With an IPsec connection with a FortiGate and RUT241 using AES-256P1 and AES-128P2, I’m not seeing any performance improvement by enabling IPsec software flow offload (new feature).
Is there a setting that I might have missed?
Running RUT2M_R_00.07.11.3 firmware.
Seeing around 10-11Mbps in both directions and the CPU is at 100% during the test.
Tested using iperf3 from the units CLI.
If I use iperf3 without going over the VPN I see around 30-40Mbps, so looks like the encryption overhead is dragging the performance down.
@stephenevans If you do not need the tunnel itself to provide encryption (e.g. if data is sufficiently secure by the time it hits the wire, for example TLS) then you might consider trying a GRE tunnel. That should be a lot lighter on the CPU.

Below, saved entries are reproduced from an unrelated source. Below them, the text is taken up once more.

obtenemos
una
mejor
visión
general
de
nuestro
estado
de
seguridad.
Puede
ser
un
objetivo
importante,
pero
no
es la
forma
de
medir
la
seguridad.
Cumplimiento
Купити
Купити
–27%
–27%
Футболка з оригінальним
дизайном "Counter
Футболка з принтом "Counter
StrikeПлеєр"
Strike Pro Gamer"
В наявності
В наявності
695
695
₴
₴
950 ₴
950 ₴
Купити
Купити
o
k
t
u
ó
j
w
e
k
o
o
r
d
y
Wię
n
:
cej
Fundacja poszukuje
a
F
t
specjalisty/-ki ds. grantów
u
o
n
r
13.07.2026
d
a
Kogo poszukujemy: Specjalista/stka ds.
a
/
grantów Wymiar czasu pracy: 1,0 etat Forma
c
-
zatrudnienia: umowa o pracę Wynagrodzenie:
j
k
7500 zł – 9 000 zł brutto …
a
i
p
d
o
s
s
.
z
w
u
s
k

There might be some confusion with the feature when comparing speeds using iperf3 on the device, which is why you don’t see any difference. IPsec software flow offload, like other flow offloading features, only works in forwarding scenarios, for example, when the iperf3 client is running from a LAN device instead of directly on the router.

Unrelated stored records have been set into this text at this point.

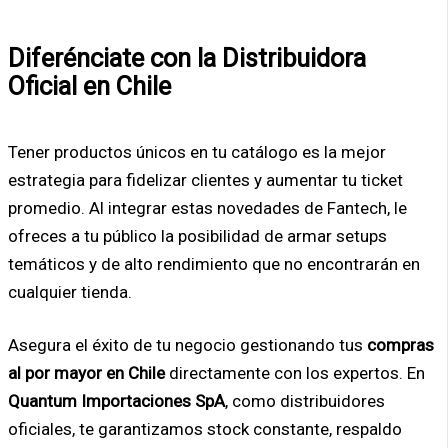
Diferénciate con la Distribuidora
Oficial en Chile
Tener productos únicos en tu catálogo es la mejor
estrategia para fidelizar clientes y aumentar tu ticket
promedio. Al integrar estas novedades de Fantech, le
ofreces a tu público la posibilidad de armar setups
temáticos y de alto rendimiento que no encontrarán en
cualquier tienda.
Asegura el éxito de tu negocio gestionando tus
compras
al por mayor en Chile
directamente con los expertos. En
Quantum Importaciones SpA
, como distribuidores
oficiales, te garantizamos stock constante, respaldo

Also, there are a few partially supported options, like “UDP encapsulation” and “Route-based IPsec”, which might result in a smaller performance difference.

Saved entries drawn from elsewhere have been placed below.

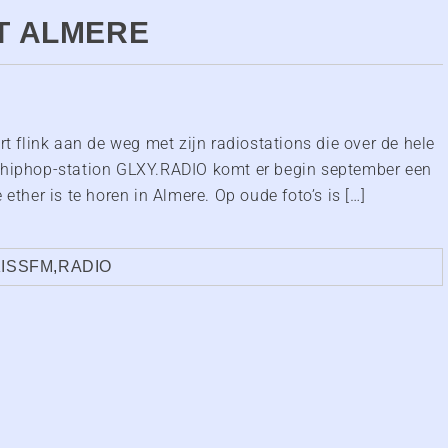
IT ALMERE
flink aan de weg met zijn radiostations die over de hele
e hiphop-station GLXY.RADIO komt er begin september een
ether is te horen in Almere. Op oude foto’s is […]
KISSFM
,
RADIO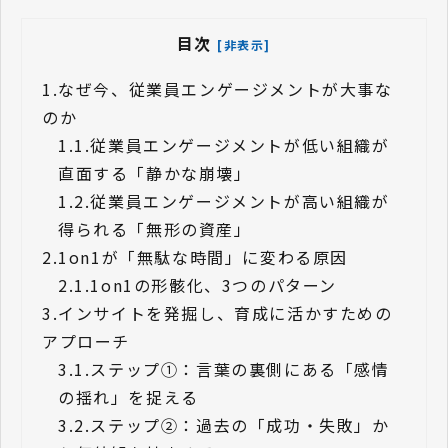
目次
[非表示]
1.
なぜ今、従業員エンゲージメントが大事な
のか
1.1.
従業員エンゲージメントが低い組織が
直面する「静かな崩壊」
1.2.
従業員エンゲージメントが高い組織が
得られる「無形の資産」
2.
1on1が「無駄な時間」に変わる原因
2.1.
1on1の形骸化、3つのパターン
3.
インサイトを発掘し、育成に活かすための
アプローチ
3.1.
ステップ①：言葉の裏側にある「感情
の揺れ」を捉える
3.2.
ステップ②：過去の「成功・失敗」か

Currently, we support and use cryptographic accelerators on the RUTM (AES-CBC, partial AES-GCM) and RUTC (AES-CBC, AES-GCM) families. In the near future, support will be added for RUTX (AES-CBC, partial AES-GCM).
With the 7.13 release, ChaCha20-Poly1305 support will be introduced, which will provide significantly better performance on the RUT241 compared to AES-CBC or AES-GCM.
I hope this clears things up! Let me know if you have any questions.